Given the divergent law reform activity in recent years, this study collected and examined 69 cases of abused women prosecuted for killing intimate male partners in Australia from 2010 to 2020. The aim was to examine the current legal outcomes of women prosecuted for killing an abusive male partner in Australia, and to consider how the different approaches adopted have impacted their legal position. Such findings can allow other criminal justice systems to learn from the divergent reform experiences, both in Australia and overseas. This can provide important policy implications for further reform efforts to improve the legal treatment of abused women who kill.
Legal Barriers for Women Who Kill an Abusive Partner
The inability of the law to accommodate women who kill in the context of domestic abuse has been extensively criticized in adversarial criminal justice systems. A common criticism is the gender-biased operation of homicide laws; as defenses to homicide have been developed around male experiences of violence, their interpretation and application have largely excluded abused women from accessing relevant defenses (e.g., see Fitz-Gibbon & Vannier, 2017; Hopkins & Easteal, 2010; Mechanic, 2023). For instance, while the traditional association of self-defense as a one-off spontaneous encounter has comfortably accommodated men killing other men of relatively equal strength, it has made it difficult for women who kill in response to prolonged domestic abuse to successfully argue the defense (Victorian Law Reform Commission [VLRC], 2004). Due to discrepancies in size and experience of abuse, women who kill an abusive partner may do so in non-confrontational situations when the threat of harm is not immediate, such as when their partner is asleep or has their back turned (Braun, 2017; Hopkins et al., 2018; VLRC, 2004).
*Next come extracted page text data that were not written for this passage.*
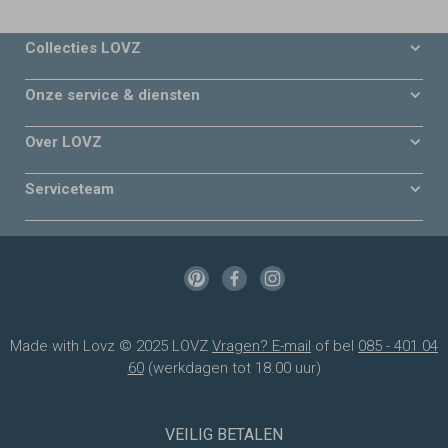
Collecties LOVZ
Onze service & diensten
Over LOVZ
Serviceteam
Made with Lovz © 2025 LOVZ
Vragen? E-mail
of bel
085 - 401 04
60
(werkdagen tot 18.00 uur)
VEILIG BETALEN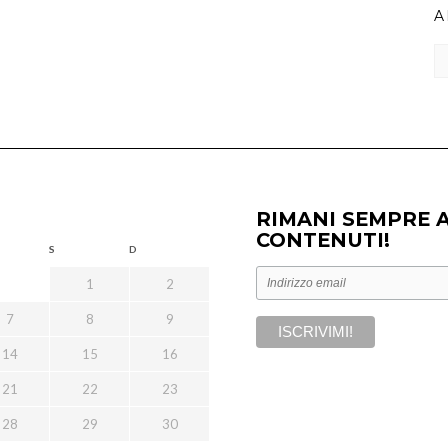
A
Ar
RIMANI SEMPRE 
CONTENUTI!
S
D
1
2
7
8
9
14
15
16
21
22
23
28
29
30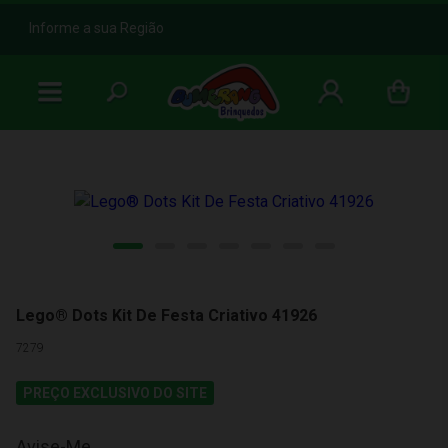
b
Informe a sua Região
Lego® Dots Kit De Festa Criativo 41926
7279
PREÇO EXCLUSIVO DO SITE
Avise-Me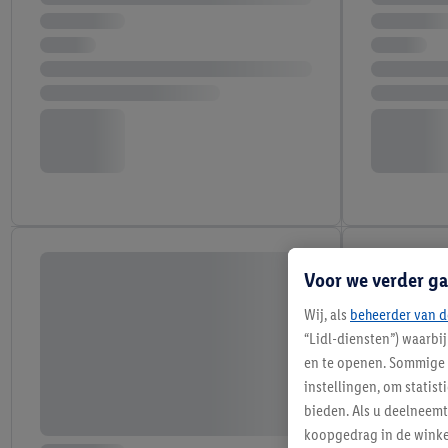
Voor we verder ga
Wij, als
beheerder van d
“Lidl-diensten”) waarbi
en te openen. Sommige 
instellingen, om statis
bieden. Als u deelneem
koopgedrag in de winke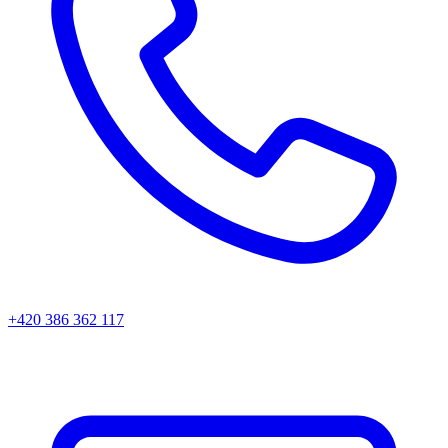
+420 386 362 117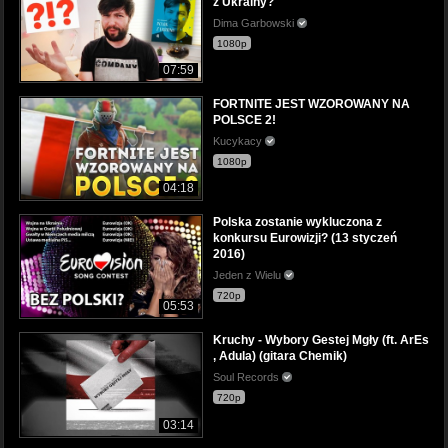
z Ukrainy?
Dima Garbowski
1080p
07:59
FORTNITE JEST WZOROWANY NA
POLSCE 2!
Kucykacy
1080p
04:18
Polska zostanie wykluczona z
konkursu Eurowizji? (13 styczeń
2016)
Jeden z Wielu
720p
05:53
Kruchy - Wybory Gestej Mgły (ft. ArEs
, Adula) (gitara Chemik)
Soul Records
720p
03:14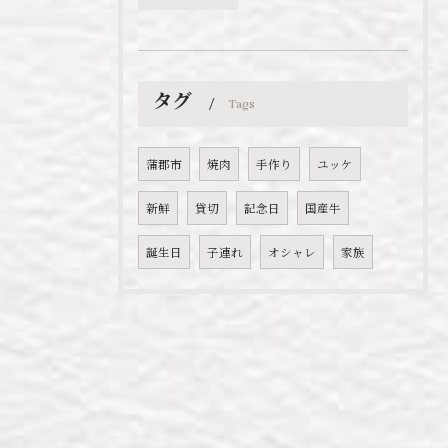
タグ
Tags
蒲郡市
焼肉
手作り
ユッケ
新鮮
貸切
記念日
国産牛
誕生日
子連れ
オシャレ
家族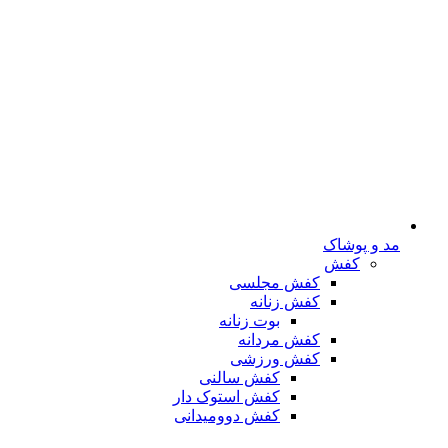
مد و پوشاک
کفش
کفش مجلسی
کفش زنانه
بوت زنانه
کفش مردانه
کفش ورزشی
کفش سالنی
کفش استوک دار
کفش دوومیدانی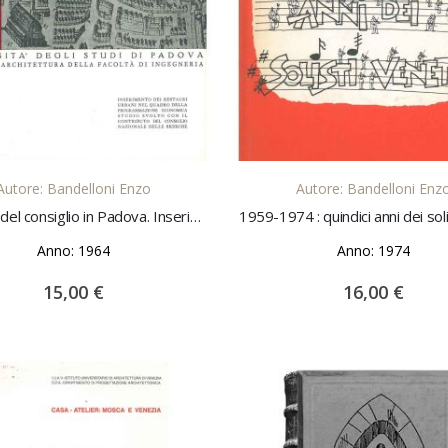
AGGIUNGI AL CARRELLO
AGGIUNGI AL CARREL
Autore: Bandelloni Enzo
Autore: Bandelloni Enz
La loggia del consiglio in Padova. Inserimento dei restauri urbani nel quadro della programmazione economica
Anno: 1964
Anno: 1974
15,00 €
16,00 €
Abused women also frequently use a weapon to protect themselves and, in some cases, enlist the assistance of others to kill their violent partners (VLRC, 2004). As a result, their actions can often be interpreted as “disproportionate” in the immediate circumstances and consequently considered “unreasonable” (Kirkwood et al., 2013, p. 6).
As such, while self-defense is universally acknowledged to be the preferable defense for those who kill in response to prolonged abuse, abused women are not generally successful in raising self-defense, particularly those who kill in non-traditional self-defense scenarios (Sheehy et al., 2012a; Tarrant, 2018; Tyson et al., 2017). In their review of homicide cases involving abused women from 2000 to 2010 in Australia, Canada and New Zealand, Sheehy et al. (2012a) found that of the 67 Australia cases identified, only 11 (16%) involved women being acquitted on the basis of self-defense, with only three of these cases involving non-confrontational circumstances when the threat of harm was not imminent. In Canada, there has only been one acquittal involving non-traditional self-defense circumstances, while none have been documented in New Zealand (Tolmie, 2015).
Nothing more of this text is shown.